START DATASET

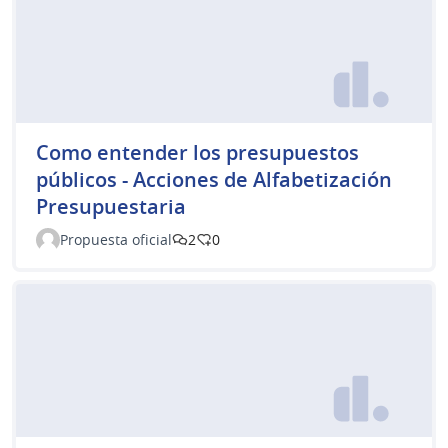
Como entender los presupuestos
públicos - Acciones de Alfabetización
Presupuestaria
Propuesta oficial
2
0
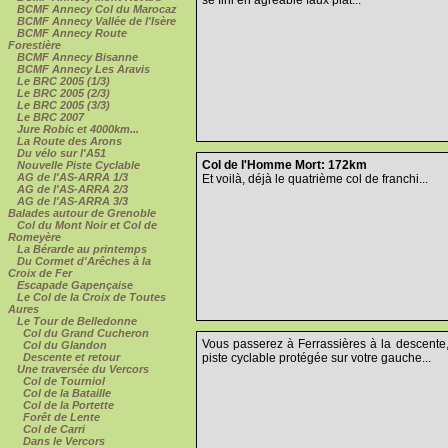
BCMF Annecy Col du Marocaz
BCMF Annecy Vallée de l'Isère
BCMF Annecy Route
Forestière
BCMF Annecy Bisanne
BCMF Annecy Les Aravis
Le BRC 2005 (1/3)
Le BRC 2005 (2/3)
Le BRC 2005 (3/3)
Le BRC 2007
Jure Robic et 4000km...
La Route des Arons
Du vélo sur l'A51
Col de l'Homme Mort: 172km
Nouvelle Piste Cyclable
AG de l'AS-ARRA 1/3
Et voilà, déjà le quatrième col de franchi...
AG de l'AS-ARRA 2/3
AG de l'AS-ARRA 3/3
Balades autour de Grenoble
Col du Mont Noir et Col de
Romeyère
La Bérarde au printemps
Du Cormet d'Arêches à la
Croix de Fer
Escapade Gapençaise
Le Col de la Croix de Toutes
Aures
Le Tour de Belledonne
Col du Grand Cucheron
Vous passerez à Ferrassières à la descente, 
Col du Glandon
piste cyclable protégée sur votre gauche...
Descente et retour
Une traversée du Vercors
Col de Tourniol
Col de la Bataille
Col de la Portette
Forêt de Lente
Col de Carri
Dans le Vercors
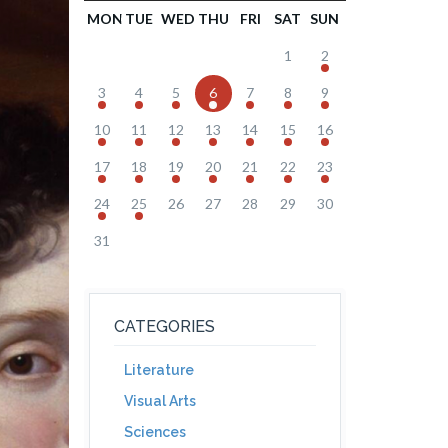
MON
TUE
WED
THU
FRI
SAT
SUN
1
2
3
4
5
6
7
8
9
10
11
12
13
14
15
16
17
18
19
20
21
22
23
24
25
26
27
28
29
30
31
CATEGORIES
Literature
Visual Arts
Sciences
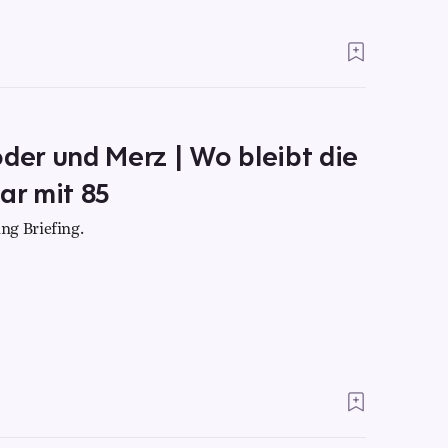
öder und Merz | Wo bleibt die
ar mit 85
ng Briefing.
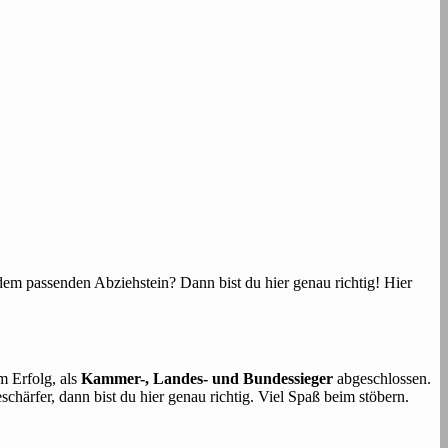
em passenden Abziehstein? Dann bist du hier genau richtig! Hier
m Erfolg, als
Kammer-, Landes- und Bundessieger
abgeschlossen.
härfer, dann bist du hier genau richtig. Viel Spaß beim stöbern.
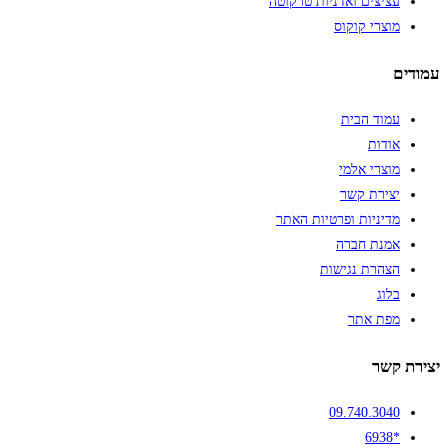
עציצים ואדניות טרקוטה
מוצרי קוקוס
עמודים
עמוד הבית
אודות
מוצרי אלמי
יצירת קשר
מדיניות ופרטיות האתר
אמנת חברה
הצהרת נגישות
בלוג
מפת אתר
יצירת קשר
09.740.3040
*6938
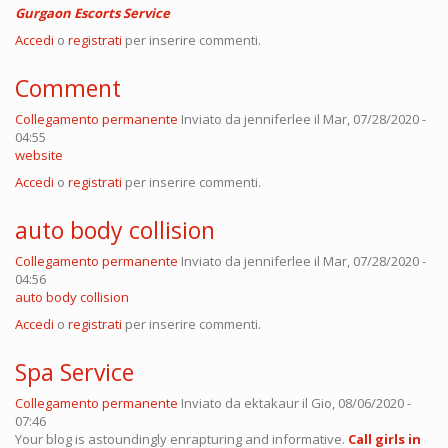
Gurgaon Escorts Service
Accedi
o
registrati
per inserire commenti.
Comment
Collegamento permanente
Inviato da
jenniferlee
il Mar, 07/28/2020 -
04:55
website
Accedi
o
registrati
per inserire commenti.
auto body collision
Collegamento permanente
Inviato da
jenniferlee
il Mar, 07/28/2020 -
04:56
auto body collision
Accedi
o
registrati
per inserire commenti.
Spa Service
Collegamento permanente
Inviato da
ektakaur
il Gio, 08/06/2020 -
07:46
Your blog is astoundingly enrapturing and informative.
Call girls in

END DATASET

Please copy the records above word for word, omitting every picture.

Como entender los presupuestos
públicos - Acciones de Alfabetización
Presupuestaria
Propuesta oficial
2
0
BCMF Annecy Col du Marocaz
BCMF Annecy Vallée de l'Isère
BCMF Annecy Route
Forestière
BCMF Annecy Bisanne
BCMF Annecy Les Aravis
Le BRC 2005 (1/3)
Le BRC 2005 (2/3)
Le BRC 2005 (3/3)
Le BRC 2007
Jure Robic et 4000km...
La Route des Arons
Du vélo sur l'A51
Col de l'Homme Mort: 172km
Nouvelle Piste Cyclable
AG de l'AS-ARRA 1/3
Et voilà, déjà le quatrième col de franchi...
AG de l'AS-ARRA 2/3
AG de l'AS-ARRA 3/3
Balades autour de Grenoble
Col du Mont Noir et Col de
Romeyère
La Bérarde au printemps
Du Cormet d'Arêches à la
Croix de Fer
Escapade Gapençaise
Le Col de la Croix de Toutes
Aures
Le Tour de Belledonne
Col du Grand Cucheron
Vous passerez à Ferrassières à la descente, 
Col du Glandon
piste cyclable protégée sur votre gauche...
Descente et retour
Une traversée du Vercors
Col de Tourniol
Col de la Bataille
Col de la Portette
Forêt de Lente
Col de Carri
Dans le Vercors
MON
TUE
WED
THU
FRI
SAT
SUN
1
2
3
4
5
6
7
8
9
10
11
12
13
14
15
16
17
18
19
20
21
22
23
24
25
26
27
28
29
30
31
CATEGORIES
Literature
Visual Arts
Sciences
öder und Merz | Wo bleibt die
ar mit 85
ng Briefing.
em passenden Abziehstein? Dann bist du hier genau richtig! Hier
m Erfolg, als
Kammer-, Landes- und Bundessieger
abgeschlossen.
härfer, dann bist du hier genau richtig. Viel Spaß beim stöbern.
עציצים ואדניות טרקוטה
מוצרי קוקוס
עמודים
עמוד הבית
אודות
מוצרי אלמי
יצירת קשר
מדיניות ופרטיות האתר
אמנת חברה
הצהרת נגישות
בלוג
מפת אתר
יצירת קשר
09.740.3040
*6938
Gurgaon Escorts Service
Accedi
o
registrati
per inserire commenti.
Comment
Collegamento permanente
Inviato da
jenniferlee
il Mar, 07/28/2020 -
04:55
website
Accedi
o
registrati
per inserire commenti.
auto body collision
Collegamento permanente
Inviato da
jenniferlee
il Mar, 07/28/2020 -
04:56
auto body collision
Accedi
o
registrati
per inserire commenti.
Spa Service
Collegamento permanente
Inviato da
ektakaur
il Gio, 08/06/2020 -
07:46
Your blog is astoundingly enrapturing and informative.
Call girls in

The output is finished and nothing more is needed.